Conversational intimacy with God(or listening prayer) is something I'm hoping to develop over the next 9 months. when I was in Pretoria, one of my squad leaders told me that I hear His voice well, and that I hear it often. I don't know if that's true of me now, or if she was calling it out of me for future use, but either way, I want to walk in it. no surprise, then, that when one of my teammates found a book on listening prayer by Seth Barnes in our AIM house, I wanted to read it. it's actually a daily devotional to be read over the course of a month, with a portion in each day to spend 45 minutes listening for God's voice. I'm about a week into it and haven't spent 45 minutes listening for Him yet, but I do enjoy reading the stories at the beginning of each chapter.
today, one of my teammates took half a sabbath, and I stayed back with her. for some reason, I decided to use part of this time to read the whole book(just the stories at the beginning of each chapter, mostly.) on day 14 (I'm actually supposed to be on day 7), Mr. Barnes posed the question, "Can God trust you?" my initial thought was, "hm. probably not. crap." conviction ensued. for some reason, the exercise at the end of this chapter had little to do with asking God whether or not I was trustworthy and how to remedy it.
instead, it quoted one of my very favorite verses- Zephaniah 3:17. "the Lord your God is with you; He is mighty to save. He will take great delight in you; He will quiet you with His love, He will rejoice over you with singing."
and then it issued the application/challenge for the day; "meditate on this verse. sing some praise and worship songs quietly before the Lord. then ask God: "Lord, what do you sing over me?"
for a moment, I felt hopeful. I remembered the first time I read that verse and thinking, "Wow. He sings over me." and then the cynic in me (which is becoming more and more apparent lately) reared her pessimistic little head and said, "cute exercise, but not for me. don't waste my time."
so I shook my head and finished reading the book.
let me explain. it's been a long time since I've felt any sort of affection from God. I know it's there, I just don't experience it. Therefore, the concept of Him singing over me has not been my reality.
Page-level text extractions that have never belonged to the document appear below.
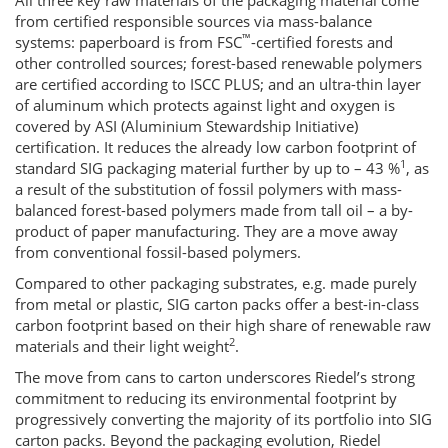
All three key raw materials of the packaging material come
from certified responsible sources via mass-balance
™
systems: paperboard is from FSC
-certified forests and
other controlled sources; forest-based renewable polymers
are certified according to ISCC PLUS; and an ultra-thin layer
of aluminum which protects against light and oxygen is
covered by ASI (Aluminium Stewardship Initiative)
certification. It reduces the already low carbon footprint of
1
standard SIG packaging material further by up to – 43 %
, as
a result of the substitution of fossil polymers with mass-
balanced forest-based polymers made from tall oil – a by-
product of paper manufacturing. They are a move away
from conventional fossil-based polymers.
Compared to other packaging substrates, e.g. made purely
from metal or plastic, SIG carton packs offer a best-in-class
carbon footprint based on their high share of renewable raw
2
materials and their light weight
.
The move from cans to carton underscores Riedel’s strong
commitment to reducing its environmental footprint by
progressively converting the majority of its portfolio into SIG
carton packs. Beyond the packaging evolution, Riedel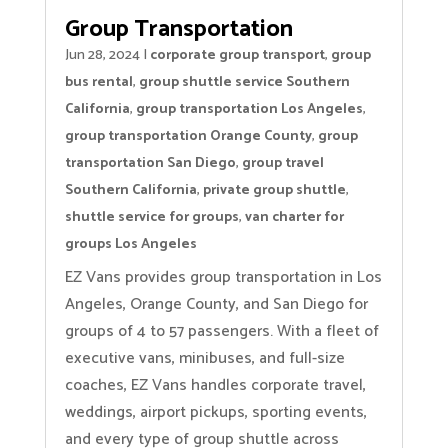
Group Transportation
Jun 28, 2024
|
corporate group transport
,
group
bus rental
,
group shuttle service Southern
California
,
group transportation Los Angeles
,
group transportation Orange County
,
group
transportation San Diego
,
group travel
Southern California
,
private group shuttle
,
shuttle service for groups
,
van charter for
groups Los Angeles
EZ Vans provides group transportation in Los
Angeles, Orange County, and San Diego for
groups of 4 to 57 passengers. With a fleet of
executive vans, minibuses, and full-size
coaches, EZ Vans handles corporate travel,
weddings, airport pickups, sporting events,
and every type of group shuttle across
I more imagined Him standing nearby, but emotionally distant; giving guidance when asked, not because He loves me, but because He wants to use me and I'm willing.
So then I watched Tarzan.
random, right? but I did.
a few of you are already guessing what happened. let me tell you.
He sang to me. He sang, and I heard Him.
"come, stop your crying, it'll be alright/ust take my hand, hold it tight
I will protect you from all around you/ will be here, don't you cry
for one so small, you seem so strong/my arms will hold you, keep you safe and warm
this bond between us can't be broken/I will be here, don't you cry
cause you'll be in my heart, you'll be in my heart
from this day on, now and forevermore
you'll be in my heart, no matter what they say
you'll be here in my heart, always"
of course, I bawled. the cynic in me shrugged, but didn't say anything. she can't argue with Him.
God sings. He sings to me.
have you heard Him singing lately? Maybe you should ask. do it, and let me know what you hear.
thank you for sharing the synphony with me.